2 August 2021

Scientists at the University of Copenhagen show that when succinate is released by cells in distress it activates nearby white blood cells, and surprisingly promotes their protective, anti-inflammatory power. This new understanding of succinate’s early, protective role in disease should be taken into account when developing and administering drugs targeting its receptor.

A graphical abstract.

A Cellular Call for Help: Succinate Boosts the Anti-Inflammatory Power of White Blood Cells

The chemical succinate functions as a cellular stress signal and pharmaceutical companies are currently developing drugs that can block the succinate receptor – SUCNR1/ GPR91 – to treat inflammatory diseases such as rheumatoid arthritis, diabetes and obesity.

But now scientists at the Novo Nordisk Foundation Center for Basic Metabolic Research (CBMR) at the University of Copenhagen have found that succinate possesses strong anti-inflammatory properties. In research published in Cell Reports, they explain how succinate helps remodel immune cells called macrophages into an anti-inflammatory form.

“Succinate has for long time been considered a pro-inflammatory driver, but our study clearly highlights that this is too simplistic. We think that when succinate builds up outside cells in response to stress, it is a ‘call for help’ that repairs and increases the anti-inflammatory power of macrophages,” says Postdoc Mette Trauelsen from the Schwartz Group, who is first author on the paper. 

Succinate plays a good and bad role

Macrophages are important immune cells that detect and destroy harmful pathogens and dysfunctional cells.
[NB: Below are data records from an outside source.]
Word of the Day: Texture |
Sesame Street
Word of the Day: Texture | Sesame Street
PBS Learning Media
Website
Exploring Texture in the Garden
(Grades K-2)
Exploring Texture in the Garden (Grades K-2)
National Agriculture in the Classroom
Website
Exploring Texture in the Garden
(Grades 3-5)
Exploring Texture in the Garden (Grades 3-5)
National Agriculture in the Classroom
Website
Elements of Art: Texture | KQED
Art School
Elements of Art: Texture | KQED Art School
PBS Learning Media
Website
They can broadly be divided into two forms, where the M1 form has a destructive inflammatory response, while the M2 form is ‘anti-inflammatory’ and instead promotes tissue repair.
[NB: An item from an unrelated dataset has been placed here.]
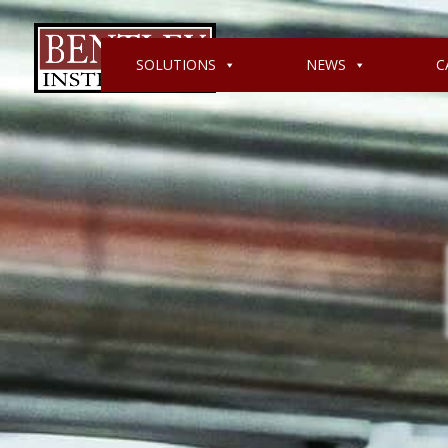
SOLUTIONS
NEWS
C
The CBMR scientists had previously discovered that SUCNR1 was particularly upregulated in human M2 macrophages. In a series of new experiments they found that when succinate activates the SUCNR1 receptor in macrophages, it not only drives them toward the M2 form, it further increases their anti-inflammatory properties.

The research is important, as scientists at Harvard Medical School recently highlighted succinate’s role in the development of non-alcoholic fatty liver disease (NAFLD). They showed that succinate can also activate M1 macrophages through the SUCNR1 receptor, which can drive harmful inflammation and fibrosis in the liver.

Graphical abstract of the process

Drugs that target SUCNR1 should consider disease stage

Succinate, therefore, seems to play a role both promoting and suppressing inflammation. In a Preview Article in Cell Metabolism – which draws on their findings in Cell Reports – the Schwartz Group propose that under normal conditions, succinate calls upon and activates protective immune cells. However, when succinate levels are high in a local setting – and perhaps also high recirculating levels – succinate can activate pro-inflammatory macrophages through the SUCNR1 receptor, leading to the destructive inflammation seen in NAFLD.

“Acute bursts of succinate play an important protective role, for example in muscle remodeling during exercise, and activation of anti-inflammatory immune cells as shown in the Cell Reports paper,” says Group Leader and Professor Thue W. Schwartz.

“However, prolonged elevation of extracellular succinate is bad and is involved in NAFLD, diabetic retinopathy, and other conditions. This means that pharmacotherapeutic interventions aimed at the succinate receptor should be carefully guided by disease stage and progression.”    

Interdisciplinary collaboration

The research in Cell Reports is a product of a targeted interdisciplinary collaborative effort between CBMR at University of Copenhagen and University of Oxford, supported by a unique Immunometabolism grant established by the Novo Nordisk Foundation in 2016 with Karolinska Institutet as the third party. In this consortium, CBMR’s specialists in cellular metabolism were joined with experts in immunology to specifically study the potential role of metabolites in inflammation of cardiometabolic diseases.